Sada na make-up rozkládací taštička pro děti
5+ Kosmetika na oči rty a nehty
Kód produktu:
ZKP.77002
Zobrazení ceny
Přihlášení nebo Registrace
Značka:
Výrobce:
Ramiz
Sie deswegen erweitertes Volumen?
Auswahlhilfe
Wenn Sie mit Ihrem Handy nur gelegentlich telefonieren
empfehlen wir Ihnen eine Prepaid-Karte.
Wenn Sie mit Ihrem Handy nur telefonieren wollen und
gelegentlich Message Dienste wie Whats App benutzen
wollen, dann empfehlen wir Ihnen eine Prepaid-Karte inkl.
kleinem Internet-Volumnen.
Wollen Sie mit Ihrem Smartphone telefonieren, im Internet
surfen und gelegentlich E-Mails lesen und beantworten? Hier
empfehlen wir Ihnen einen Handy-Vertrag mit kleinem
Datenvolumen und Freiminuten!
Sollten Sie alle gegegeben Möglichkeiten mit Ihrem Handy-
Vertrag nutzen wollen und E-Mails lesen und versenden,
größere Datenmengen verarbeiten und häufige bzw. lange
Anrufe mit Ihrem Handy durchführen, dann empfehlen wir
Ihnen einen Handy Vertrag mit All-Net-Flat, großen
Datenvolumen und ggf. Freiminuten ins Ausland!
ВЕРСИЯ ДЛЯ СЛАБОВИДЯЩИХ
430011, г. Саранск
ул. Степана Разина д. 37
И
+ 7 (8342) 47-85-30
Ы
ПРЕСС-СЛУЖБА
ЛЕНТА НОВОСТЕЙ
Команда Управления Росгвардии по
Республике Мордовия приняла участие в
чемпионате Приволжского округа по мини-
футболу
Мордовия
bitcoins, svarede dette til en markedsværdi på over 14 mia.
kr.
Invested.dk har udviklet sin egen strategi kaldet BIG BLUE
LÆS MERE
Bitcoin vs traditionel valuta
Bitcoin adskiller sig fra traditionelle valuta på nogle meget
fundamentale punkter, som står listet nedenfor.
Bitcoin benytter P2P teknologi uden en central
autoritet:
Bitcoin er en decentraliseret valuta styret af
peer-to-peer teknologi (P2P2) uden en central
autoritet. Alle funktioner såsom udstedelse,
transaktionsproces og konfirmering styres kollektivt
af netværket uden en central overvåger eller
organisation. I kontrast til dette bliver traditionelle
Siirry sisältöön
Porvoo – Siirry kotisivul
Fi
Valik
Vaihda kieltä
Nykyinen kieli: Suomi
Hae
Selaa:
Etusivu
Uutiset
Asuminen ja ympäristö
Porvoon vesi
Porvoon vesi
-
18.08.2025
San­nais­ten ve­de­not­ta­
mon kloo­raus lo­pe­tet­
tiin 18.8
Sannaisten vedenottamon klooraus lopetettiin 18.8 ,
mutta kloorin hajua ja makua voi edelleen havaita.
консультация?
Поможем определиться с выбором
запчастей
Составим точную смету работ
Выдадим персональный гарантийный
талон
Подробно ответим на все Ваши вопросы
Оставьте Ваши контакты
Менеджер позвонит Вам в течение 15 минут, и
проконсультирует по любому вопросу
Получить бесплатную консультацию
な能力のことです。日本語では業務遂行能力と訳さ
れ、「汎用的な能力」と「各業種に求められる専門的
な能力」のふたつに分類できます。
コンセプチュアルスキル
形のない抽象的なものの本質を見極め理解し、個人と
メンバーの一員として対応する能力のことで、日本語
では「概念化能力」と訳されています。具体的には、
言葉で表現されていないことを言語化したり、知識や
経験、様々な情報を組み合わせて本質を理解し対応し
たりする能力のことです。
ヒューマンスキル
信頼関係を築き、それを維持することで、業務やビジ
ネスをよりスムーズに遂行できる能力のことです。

§

From the line that contains "Nykyinen kieli: Suomi" down to the last line of the material above, copy every line word for word, both ends included.

» **Solution for this exercise**
Nykyinen kieli: Suomi
Hae
Selaa:
Etusivu
Uutiset
Asuminen ja ympäristö
Porvoon vesi
Porvoon vesi
-
18.08.2025
San­nais­ten ve­de­not­ta­
mon kloo­raus lo­pe­tet­
tiin 18.8
Sannaisten vedenottamon klooraus lopetettiin 18.8 ,
mutta kloorin hajua ja makua voi edelleen havaita.
консультация?
Поможем определиться с выбором
запчастей
Составим точную смету работ
Выдадим персональный гарантийный
талон
Подробно ответим на все Ваши вопросы
Оставьте Ваши контакты
Менеджер позвонит Вам в течение 15 минут, и
проконсультирует по любому вопросу
Получить бесплатную консультацию
な能力のことです。日本語では業務遂行能力と訳さ
れ、「汎用的な能力」と「各業種に求められる専門的
な能力」のふたつに分類できます。
コンセプチュアルスキル
形のない抽象的なものの本質を見極め理解し、個人と
メンバーの一員として対応する能力のことで、日本語
では「概念化能力」と訳されています。具体的には、
言葉で表現されていないことを言語化したり、知識や
経験、様々な情報を組み合わせて本質を理解し対応し
たりする能力のことです。
ヒューマンスキル
信頼関係を築き、それを維持することで、業務やビジ
ネスをよりスムーズに遂行できる能力のことです。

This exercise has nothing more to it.